Instructions to follow -> Only these lines of the data below are wanted: the one with "e beachtet die", the one with "chtlinie für elektronische", and any lines between them, each repeated exactly.

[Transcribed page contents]

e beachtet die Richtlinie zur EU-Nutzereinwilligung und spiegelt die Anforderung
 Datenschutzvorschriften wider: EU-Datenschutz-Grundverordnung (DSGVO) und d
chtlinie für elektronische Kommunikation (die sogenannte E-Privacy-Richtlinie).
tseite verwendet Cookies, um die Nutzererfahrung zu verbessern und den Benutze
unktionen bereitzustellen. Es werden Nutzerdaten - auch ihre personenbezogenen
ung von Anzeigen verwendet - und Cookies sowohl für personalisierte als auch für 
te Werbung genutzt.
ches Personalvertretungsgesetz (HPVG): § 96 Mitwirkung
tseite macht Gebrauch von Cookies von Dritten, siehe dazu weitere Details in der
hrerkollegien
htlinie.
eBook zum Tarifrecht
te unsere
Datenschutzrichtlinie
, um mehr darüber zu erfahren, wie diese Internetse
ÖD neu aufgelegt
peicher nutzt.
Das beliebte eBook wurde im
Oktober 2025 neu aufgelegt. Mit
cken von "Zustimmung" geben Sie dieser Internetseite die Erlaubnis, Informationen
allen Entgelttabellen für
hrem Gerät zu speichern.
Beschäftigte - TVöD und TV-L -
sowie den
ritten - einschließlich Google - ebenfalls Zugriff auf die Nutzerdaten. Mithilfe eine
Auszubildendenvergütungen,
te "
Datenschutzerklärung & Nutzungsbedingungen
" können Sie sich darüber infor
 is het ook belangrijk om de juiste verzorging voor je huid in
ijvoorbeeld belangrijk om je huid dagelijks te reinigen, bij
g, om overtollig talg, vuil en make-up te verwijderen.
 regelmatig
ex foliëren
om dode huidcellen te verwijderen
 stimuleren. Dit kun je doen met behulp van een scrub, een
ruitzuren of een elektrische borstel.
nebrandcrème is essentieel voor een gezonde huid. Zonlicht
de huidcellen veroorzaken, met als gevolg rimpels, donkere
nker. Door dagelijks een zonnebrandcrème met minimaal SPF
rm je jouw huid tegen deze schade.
---
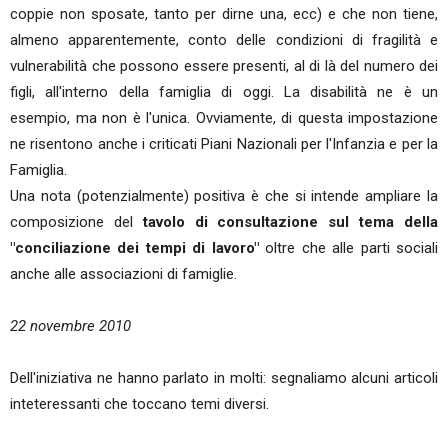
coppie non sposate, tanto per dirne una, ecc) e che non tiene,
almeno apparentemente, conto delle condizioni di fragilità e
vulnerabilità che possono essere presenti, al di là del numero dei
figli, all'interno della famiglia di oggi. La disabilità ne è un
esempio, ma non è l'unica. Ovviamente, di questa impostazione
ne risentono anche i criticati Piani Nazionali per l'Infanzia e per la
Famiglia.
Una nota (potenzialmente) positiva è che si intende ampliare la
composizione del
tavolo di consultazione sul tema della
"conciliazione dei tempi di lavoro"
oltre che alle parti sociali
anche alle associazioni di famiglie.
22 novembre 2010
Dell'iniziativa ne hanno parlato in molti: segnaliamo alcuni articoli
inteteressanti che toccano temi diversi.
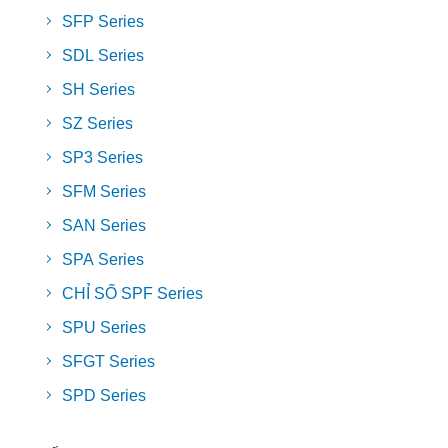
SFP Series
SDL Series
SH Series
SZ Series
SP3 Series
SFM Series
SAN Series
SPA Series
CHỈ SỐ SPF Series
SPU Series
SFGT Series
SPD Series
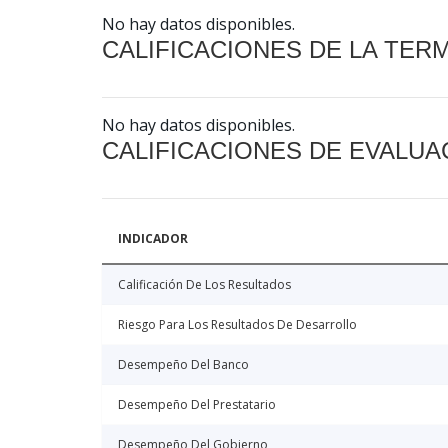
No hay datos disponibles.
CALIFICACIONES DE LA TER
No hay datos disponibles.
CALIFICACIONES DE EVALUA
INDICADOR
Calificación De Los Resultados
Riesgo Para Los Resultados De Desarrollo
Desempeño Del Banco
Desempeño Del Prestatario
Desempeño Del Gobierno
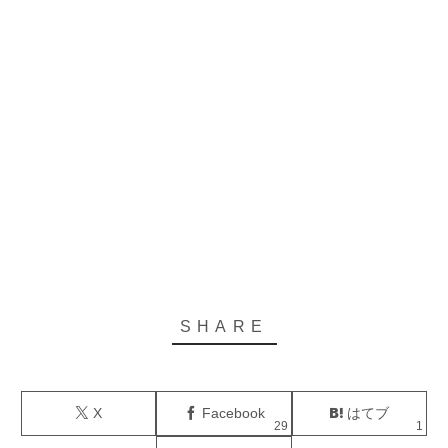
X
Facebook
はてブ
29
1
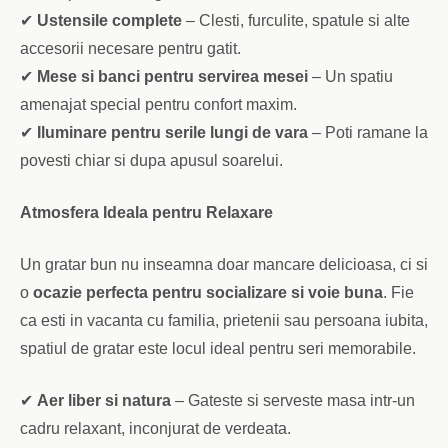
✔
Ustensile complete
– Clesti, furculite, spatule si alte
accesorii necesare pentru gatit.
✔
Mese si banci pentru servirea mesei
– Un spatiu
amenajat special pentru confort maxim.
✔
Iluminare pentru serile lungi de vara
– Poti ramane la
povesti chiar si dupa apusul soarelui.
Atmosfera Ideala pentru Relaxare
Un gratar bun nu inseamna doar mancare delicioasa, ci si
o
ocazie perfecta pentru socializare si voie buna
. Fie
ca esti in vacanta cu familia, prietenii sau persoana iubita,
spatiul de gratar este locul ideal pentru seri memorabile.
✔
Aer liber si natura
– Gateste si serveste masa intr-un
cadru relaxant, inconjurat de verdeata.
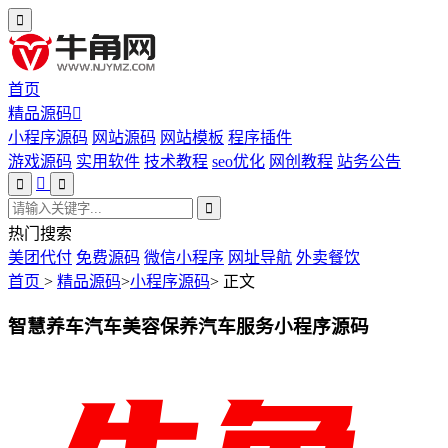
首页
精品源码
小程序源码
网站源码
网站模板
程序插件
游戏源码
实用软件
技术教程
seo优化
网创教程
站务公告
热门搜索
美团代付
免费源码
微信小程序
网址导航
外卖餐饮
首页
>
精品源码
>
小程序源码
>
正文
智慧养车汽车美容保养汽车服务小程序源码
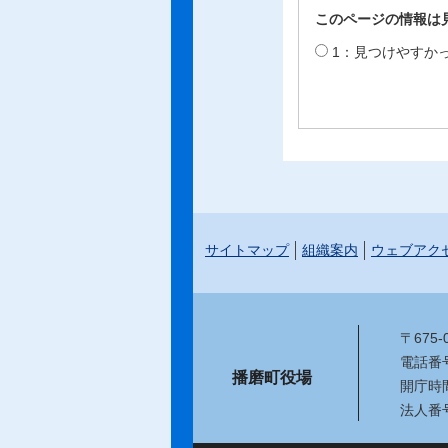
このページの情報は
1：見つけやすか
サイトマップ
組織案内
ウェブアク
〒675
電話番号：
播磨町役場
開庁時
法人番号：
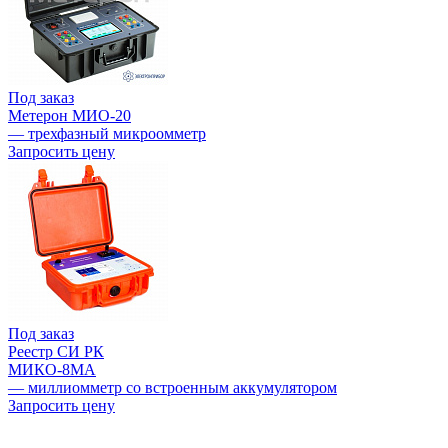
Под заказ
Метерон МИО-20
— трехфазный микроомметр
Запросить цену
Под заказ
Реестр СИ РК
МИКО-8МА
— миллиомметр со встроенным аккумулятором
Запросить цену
--
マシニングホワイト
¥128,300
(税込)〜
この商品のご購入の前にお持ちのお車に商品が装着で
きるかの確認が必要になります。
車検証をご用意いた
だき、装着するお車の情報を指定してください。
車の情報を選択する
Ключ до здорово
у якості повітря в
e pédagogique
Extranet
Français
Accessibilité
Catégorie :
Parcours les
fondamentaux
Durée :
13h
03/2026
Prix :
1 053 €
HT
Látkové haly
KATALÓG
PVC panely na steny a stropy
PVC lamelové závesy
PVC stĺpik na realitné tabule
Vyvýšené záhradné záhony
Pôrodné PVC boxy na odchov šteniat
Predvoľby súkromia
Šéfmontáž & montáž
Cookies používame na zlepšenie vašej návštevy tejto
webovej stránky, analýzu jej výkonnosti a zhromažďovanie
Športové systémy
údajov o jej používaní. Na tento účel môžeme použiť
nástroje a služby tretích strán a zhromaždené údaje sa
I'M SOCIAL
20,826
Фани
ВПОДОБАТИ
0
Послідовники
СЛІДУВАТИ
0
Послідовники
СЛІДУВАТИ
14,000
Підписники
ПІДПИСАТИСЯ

Finished exercise ->
e beachtet die Richtlinie zur EU-Nutzereinwilligung und spiegelt die Anforderung
 Datenschutzvorschriften wider: EU-Datenschutz-Grundverordnung (DSGVO) und d
chtlinie für elektronische Kommunikation (die sogenannte E-Privacy-Richtlinie).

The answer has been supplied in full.